Witches
Brenda Lozano
Translated by Heather Cleary
Catapult, $26
Witches, the latest novel from Brenda Lozano, translated from the Spanish by Heather Cleary, begins with a murder. In the small mountain village of San Felipe, the body of an Indigenous Muxe woman named Paloma is discovered in a pool of blood. She’d been getting ready for a night out, the residue of eyeshadow still on her fingertips. Zoe, a journalist from Mexico City, is sent to report on Paloma’s death. She accepts the assignment, she says, because “gender-based violence sends me into a rage.” If this opening has primed you for, say, a murder mystery with a feminist bent, as it did for me, Zoe quickly sets you straight: “This isn’t the story of a crime.” She promises us something much bigger, far more profound: a renewed understanding of herself, of her mother, father, and sister, and of the “unfinished business” among them.

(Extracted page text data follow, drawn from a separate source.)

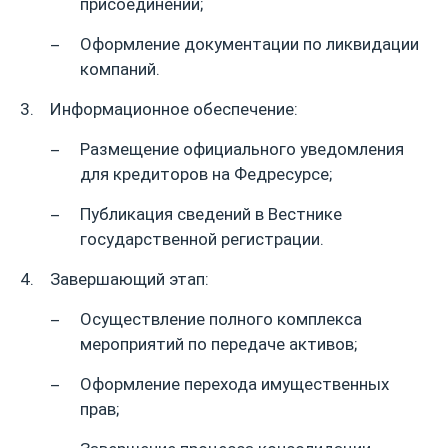
присоединении;
Оформление документации по ликвидации
компаний.
Информационное обеспечение:
Размещение официального уведомления
для кредиторов на Федресурсе;
Публикация сведений в Вестнике
государственной регистрации.
Завершающий этап:
Осуществление полного комплекса
мероприятий по передаче активов;
Оформление перехода имущественных
прав;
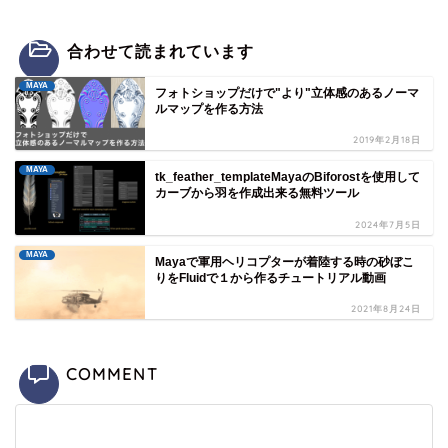
合わせて読まれています
MAYA
フォトショップだけで"より"立体感のあるノーマ
ルマップを作る方法
2019年2月18日
MAYA
tk_feather_templateMayaのBiforostを使用して
カーブから羽を作成出来る無料ツール
2024年7月5日
MAYA
Mayaで軍用ヘリコプターが着陸する時の砂ぼこ
りをFluidで１から作るチュートリアル動画
2021年8月24日
COMMENT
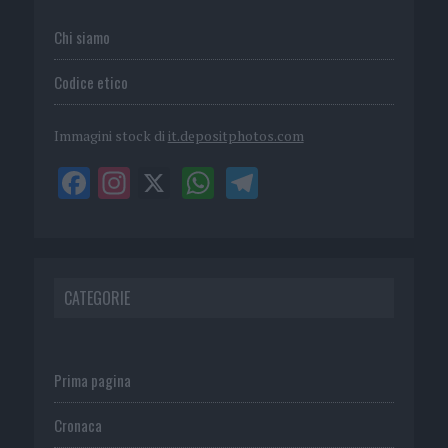
Chi siamo
Codice etico
Immagini stock di
it.depositphotos.com
CATEGORIE
Prima pagina
Cronaca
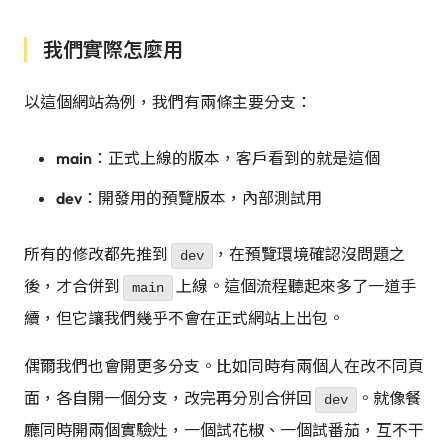
我們實際怎麼用
以這個網站為例，我們有兩條主要分支：
main
：正式上線的版本，客戶看到的就是這個
dev
：開發用的預覽版本，內部測試用
所有的修改都先推到
，在預覽環境確認沒問題之
dev
後，才合併到
上線。這個流程聽起來多了一道手
main
續，但它讓我們幾乎不會在正式網站上出包。
偶爾我們也會開更多分支。比如同時有兩個人在改不同頁
面，各自開一個分支，改完再分別合併回
。就像餐
dev
廳同時開兩個實驗灶，一個試花椒、一個試番茄，互不干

The catalyst for these realizations, she says, is an encounter with an Indigenous healer named Feliciana, who is the cousin of Paloma. Before she and Zoe meet, Feliciana’s reputation precedes her; she is, in Zoe’s words, “the most famous shaman alive,” known for performing healing ceremonies that use mind-altering mushrooms. The two women have an instant connection. “I’ll admit I thought I was going to make a difference with my article, that I was going to help someone, but I was the one who found help through my conversation with Feliciana,” says Zoe. “I had no idea how badly I needed it.”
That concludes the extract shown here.